From this list, Mr. Loomis is correct to fear some sort of cap and trade mechanism being forced on the U.S. by executive order. And herein lies the real danger of Global Warming. In his January 24th broadcast of “the Big Picture,” Jim Puplava warns that the U.S. will have a difficult time convincing the rest of the world to join in such an initiative during this economic crisis. Europe especially will be disinclined to rely more on natural gas when Putin has consistently demonstrated his willingnes to use the gas supply as political leverage. Thus, the U.S. will be forced to pursue carbon reduction policy alone. The high energy costs of such a policy would put the U.S. at a competitive disadvantage to Europe, China, and our other major trading partners. This is especially worrisome at a time when tax revenues are declining and government spending is increasing, and Mr. Puplava is right to wonder how much more of our debt the world will continue to finance when other nations are beset with their own economic problems.

Then there is peak oil. The recent IEA World Energy Outlook reports a 9.1% annual depletion rate in the world’s oil reserves. All major oil fields are in decline, virtually no new discoveries are being made, and oil demand continues to rise across the world—despite the economic crisis—especially in China, India, and oil producing nations developing their own economies. We are set for an oil supply crisis to hit between 2012-2015. Our own oil reserves are not sufficient to avert this problem, but they can help buy more time for us. However, as developing an oil field takes anywhere from 4-6 years, we would need to start investing today. Instead, low oil prices, and the refusal of the Obama administration to expand drilling while it considers actually raising taxes on oil produces has all but killed capital investment in this vital field.

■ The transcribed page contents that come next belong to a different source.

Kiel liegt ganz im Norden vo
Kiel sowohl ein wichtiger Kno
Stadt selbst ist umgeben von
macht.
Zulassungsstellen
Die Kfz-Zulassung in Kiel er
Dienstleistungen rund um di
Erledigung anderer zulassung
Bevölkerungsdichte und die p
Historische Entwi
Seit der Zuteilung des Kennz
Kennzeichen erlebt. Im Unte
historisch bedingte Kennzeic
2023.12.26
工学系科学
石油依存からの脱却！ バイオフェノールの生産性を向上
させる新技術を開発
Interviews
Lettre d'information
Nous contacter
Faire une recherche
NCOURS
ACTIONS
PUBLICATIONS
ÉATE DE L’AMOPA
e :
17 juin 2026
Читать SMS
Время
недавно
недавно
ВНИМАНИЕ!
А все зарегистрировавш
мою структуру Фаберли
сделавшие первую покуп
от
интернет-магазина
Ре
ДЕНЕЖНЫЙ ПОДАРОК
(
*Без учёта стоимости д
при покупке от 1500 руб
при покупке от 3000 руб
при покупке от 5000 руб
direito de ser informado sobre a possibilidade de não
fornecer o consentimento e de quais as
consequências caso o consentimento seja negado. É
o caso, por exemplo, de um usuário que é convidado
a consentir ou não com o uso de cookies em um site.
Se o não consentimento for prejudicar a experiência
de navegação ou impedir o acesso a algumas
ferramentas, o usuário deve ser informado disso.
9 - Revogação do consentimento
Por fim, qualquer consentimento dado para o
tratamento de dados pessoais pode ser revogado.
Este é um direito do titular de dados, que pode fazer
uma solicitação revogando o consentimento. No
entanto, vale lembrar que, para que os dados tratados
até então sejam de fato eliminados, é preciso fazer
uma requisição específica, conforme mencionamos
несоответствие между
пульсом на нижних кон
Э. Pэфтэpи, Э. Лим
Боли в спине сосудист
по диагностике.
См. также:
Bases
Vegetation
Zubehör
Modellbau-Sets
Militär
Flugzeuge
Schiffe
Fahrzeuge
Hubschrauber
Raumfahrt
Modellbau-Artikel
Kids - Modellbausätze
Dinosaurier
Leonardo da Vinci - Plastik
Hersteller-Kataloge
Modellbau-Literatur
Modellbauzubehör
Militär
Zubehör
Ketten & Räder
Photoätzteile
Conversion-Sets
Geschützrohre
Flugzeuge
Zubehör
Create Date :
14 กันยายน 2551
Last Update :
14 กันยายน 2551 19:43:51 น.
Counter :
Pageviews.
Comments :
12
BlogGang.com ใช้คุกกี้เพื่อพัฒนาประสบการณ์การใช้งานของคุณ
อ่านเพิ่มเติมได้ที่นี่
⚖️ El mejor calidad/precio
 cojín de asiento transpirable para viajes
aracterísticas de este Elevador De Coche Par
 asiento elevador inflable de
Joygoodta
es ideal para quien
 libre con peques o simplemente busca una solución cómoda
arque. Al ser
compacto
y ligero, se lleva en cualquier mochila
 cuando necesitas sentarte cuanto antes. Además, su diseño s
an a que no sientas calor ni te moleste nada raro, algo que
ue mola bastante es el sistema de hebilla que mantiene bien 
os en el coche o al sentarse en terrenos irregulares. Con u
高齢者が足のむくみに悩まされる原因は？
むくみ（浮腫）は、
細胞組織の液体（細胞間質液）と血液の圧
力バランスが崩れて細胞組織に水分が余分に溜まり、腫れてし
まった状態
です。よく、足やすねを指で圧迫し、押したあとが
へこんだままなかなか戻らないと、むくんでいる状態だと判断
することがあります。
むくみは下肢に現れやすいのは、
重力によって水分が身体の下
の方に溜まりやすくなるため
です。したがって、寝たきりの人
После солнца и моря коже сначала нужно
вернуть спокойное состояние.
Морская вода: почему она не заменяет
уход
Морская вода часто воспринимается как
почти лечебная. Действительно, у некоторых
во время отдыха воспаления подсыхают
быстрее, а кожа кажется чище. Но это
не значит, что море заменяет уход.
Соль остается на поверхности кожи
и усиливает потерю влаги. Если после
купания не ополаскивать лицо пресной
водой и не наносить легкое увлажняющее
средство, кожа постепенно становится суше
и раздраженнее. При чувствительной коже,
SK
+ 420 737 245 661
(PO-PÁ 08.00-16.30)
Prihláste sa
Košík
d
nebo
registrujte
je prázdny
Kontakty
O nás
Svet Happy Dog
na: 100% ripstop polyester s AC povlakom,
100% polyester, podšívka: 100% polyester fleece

Natural gas fuel is also a viable stop gap measure while we search for something to more permanently replace oil. However, it is not unlimited, and if we insist on squandering it to supply our electricity, it will not be of much help to us when we face the coming oil supply crisis.

As I have said before, Global Warming is something science is still vigorously debating as it attempts to fully understand the causes of climate change. However, to the Obama administration, the debate is over. In the midst of an economic crisis, it is willing to tax coal and nuclear power into extinction—despite an already overburdened grid. It is willing to put our nation’s entire economy in peril of the worst oil supply crisis ever seen and squander the natural gas resources that could help protect us. And it is willing to do all of this solely on the basis of its faith in human caused Global Warming. Whether climate change is a real problem caused by humans is still up for debate. However, the dangers of policy change based on that premise are very real and imminent.